[Information supplied — start]

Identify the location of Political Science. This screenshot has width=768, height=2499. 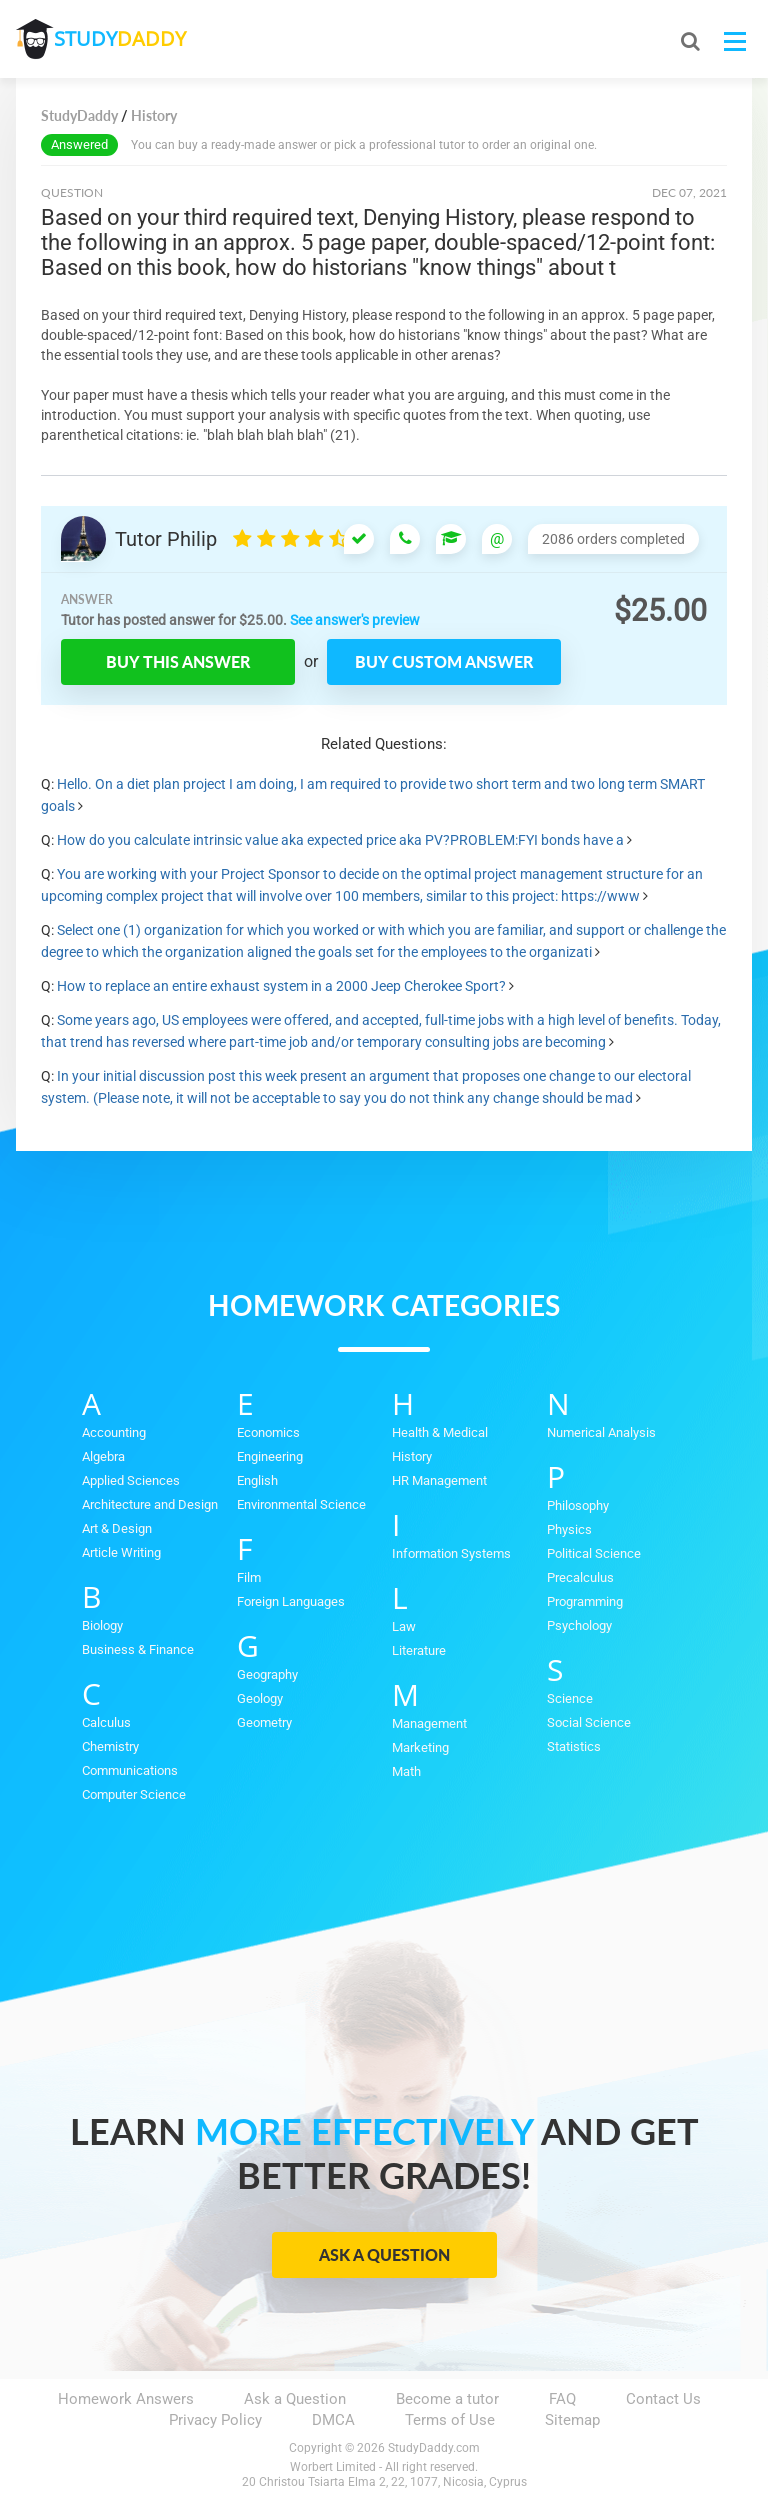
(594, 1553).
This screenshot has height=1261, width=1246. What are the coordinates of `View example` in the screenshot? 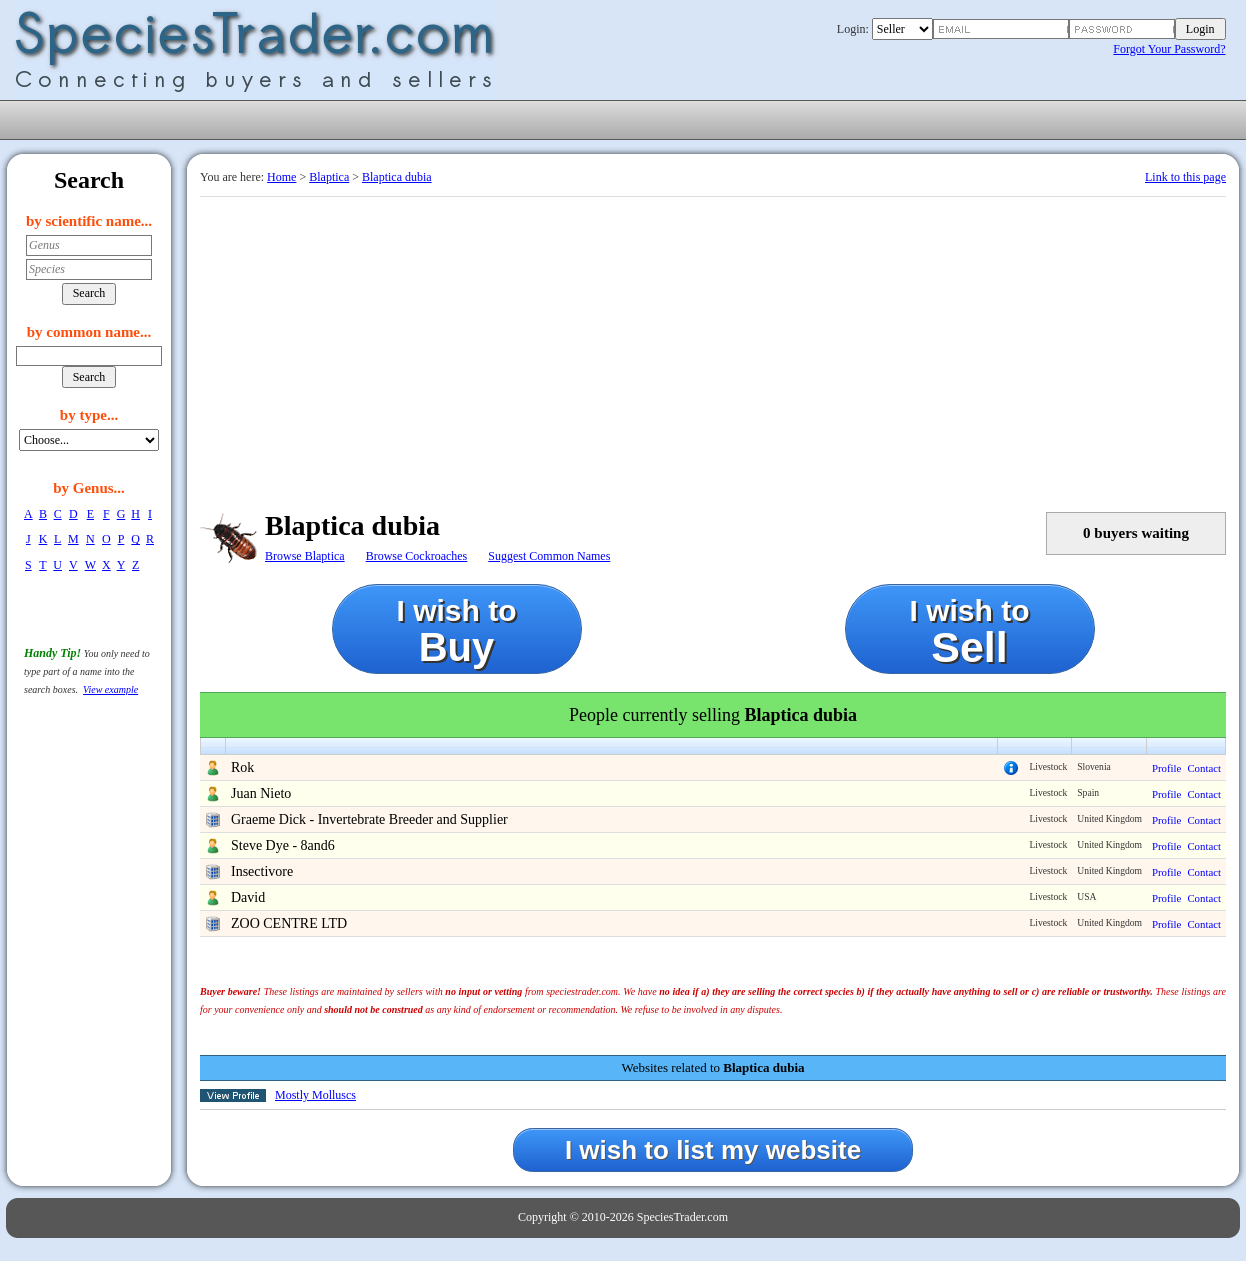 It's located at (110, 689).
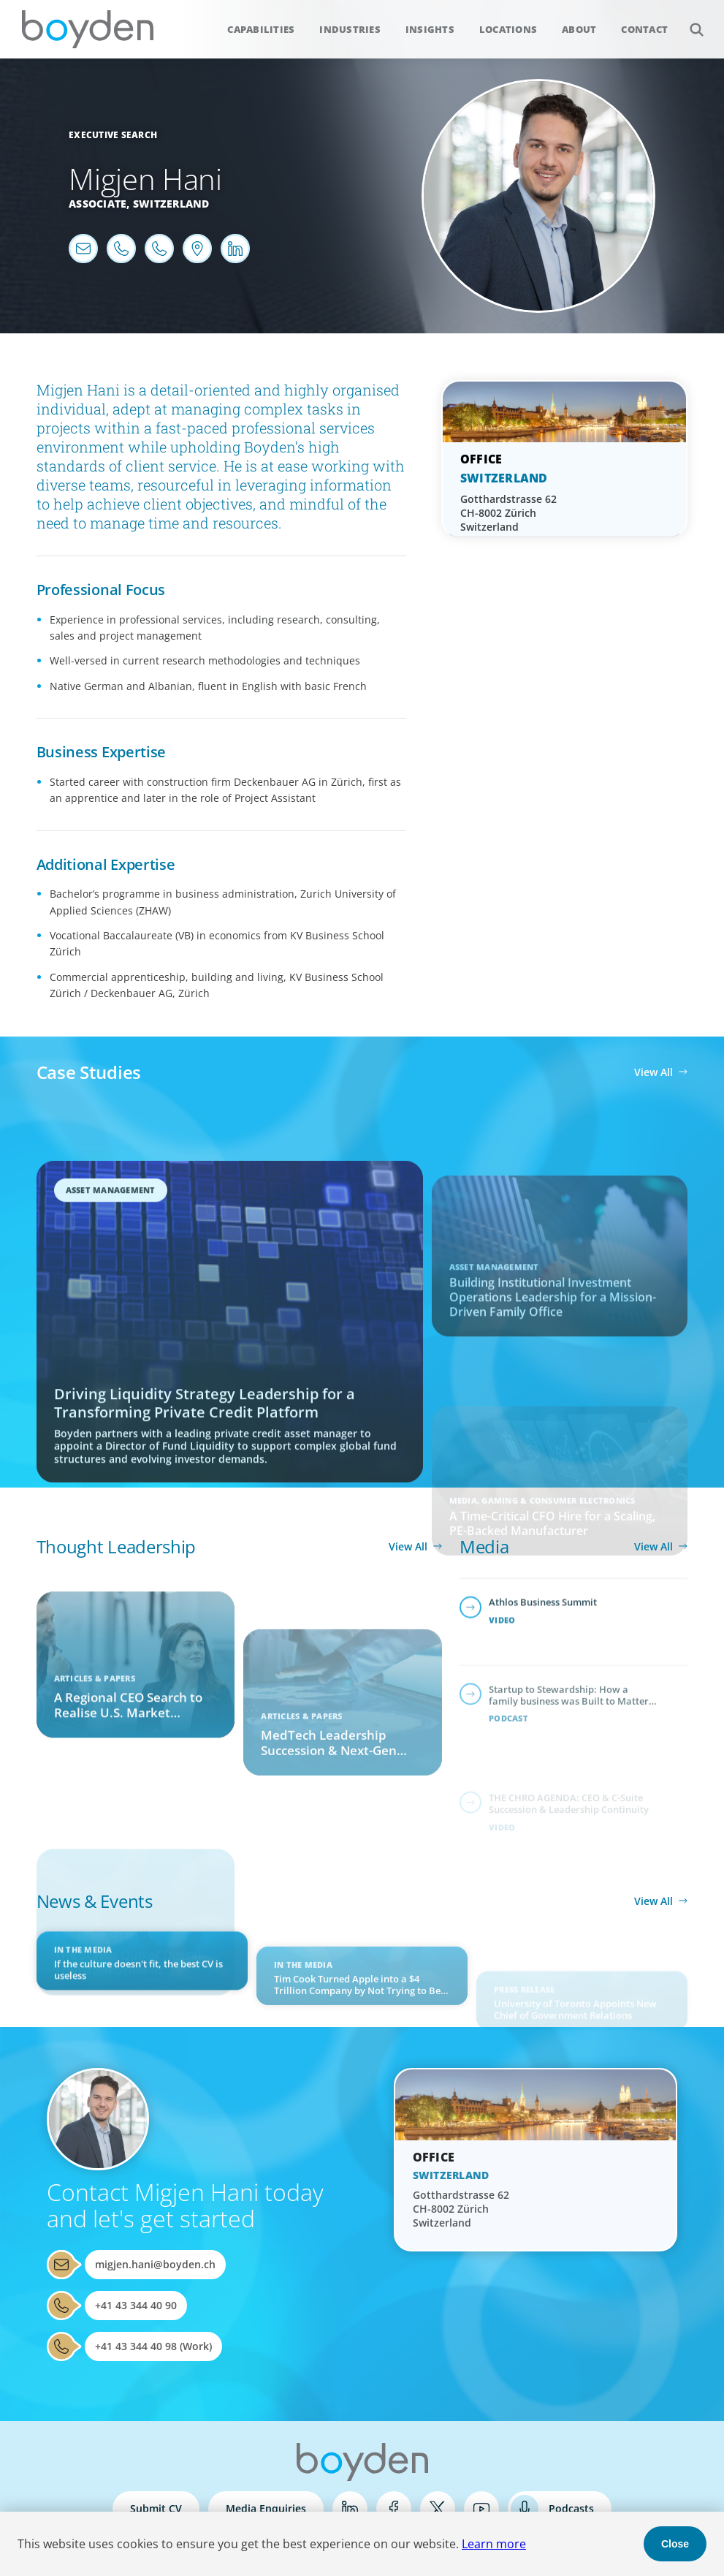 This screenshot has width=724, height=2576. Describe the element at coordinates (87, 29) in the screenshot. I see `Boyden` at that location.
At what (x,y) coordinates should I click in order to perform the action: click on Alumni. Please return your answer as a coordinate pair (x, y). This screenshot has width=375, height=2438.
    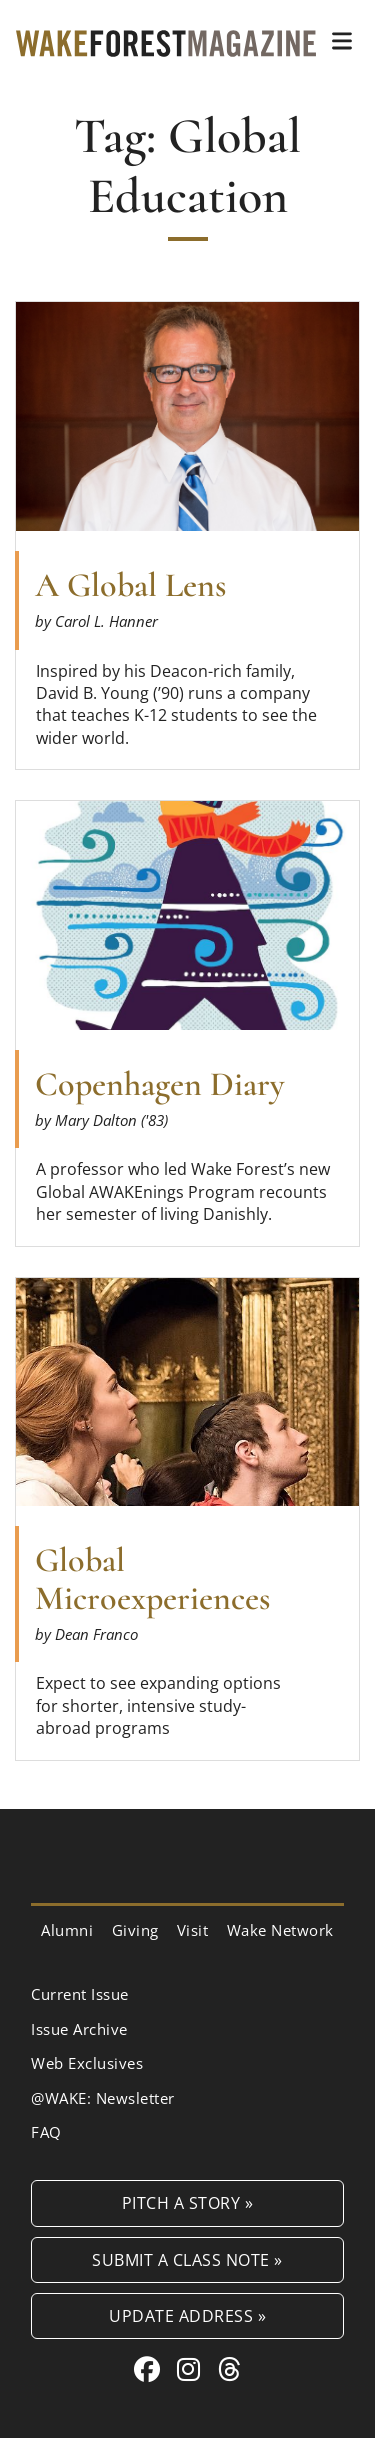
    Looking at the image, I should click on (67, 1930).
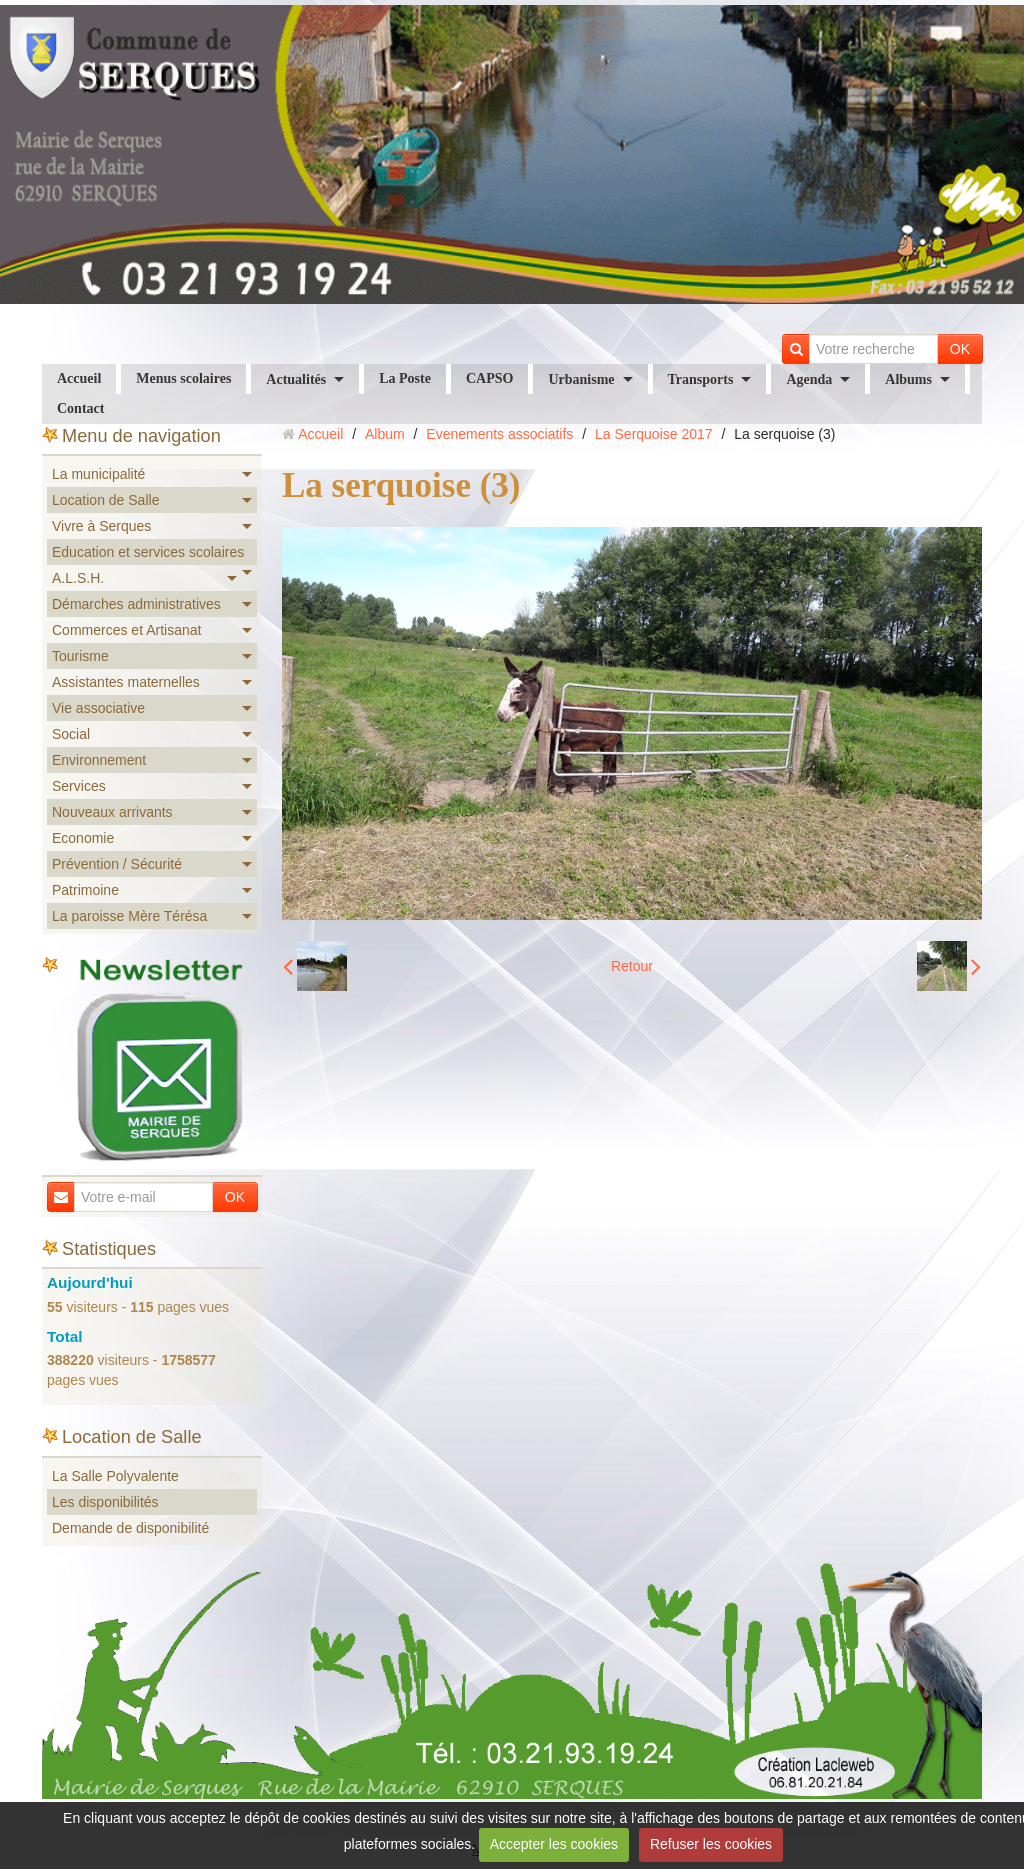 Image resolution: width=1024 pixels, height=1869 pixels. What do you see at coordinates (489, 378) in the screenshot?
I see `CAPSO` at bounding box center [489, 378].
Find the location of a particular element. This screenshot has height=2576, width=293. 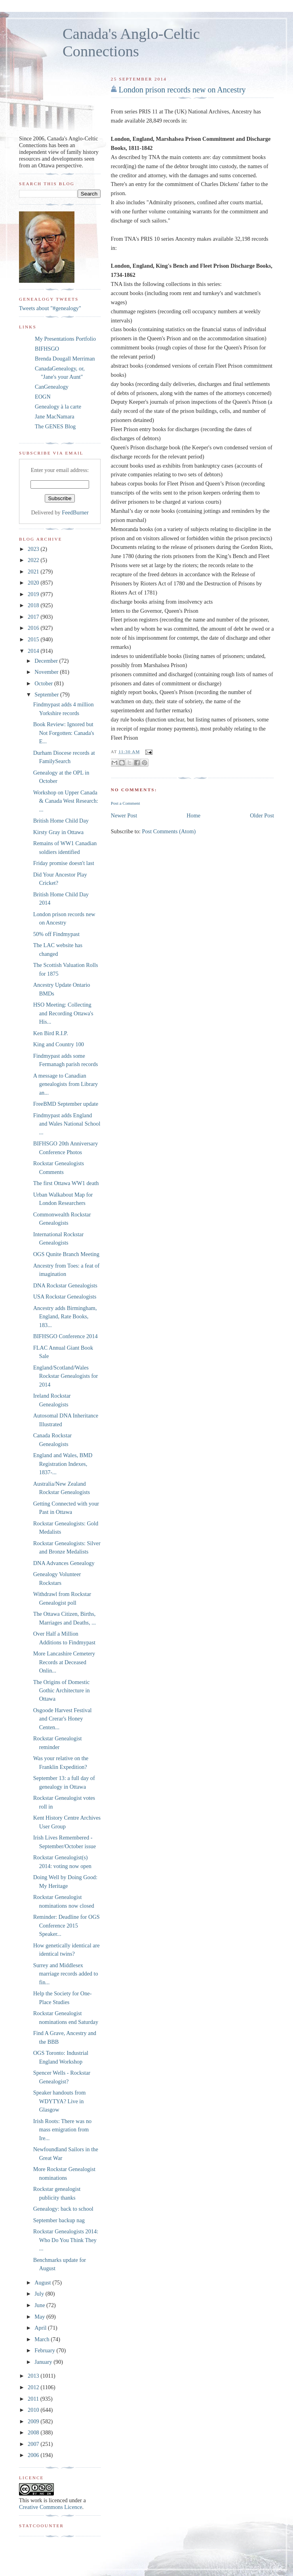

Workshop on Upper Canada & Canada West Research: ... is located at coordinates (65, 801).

[Information supplied — finish]

- Your goal -
Set down exactly, with no additions, each line from the line that includes "Find the location" to the final line of the entries above; leave pictures out.

- Task response -
Find the location of a particular element. This screenshot has height=2576, width=293. 

Workshop on Upper Canada & Canada West Research: ... is located at coordinates (65, 801).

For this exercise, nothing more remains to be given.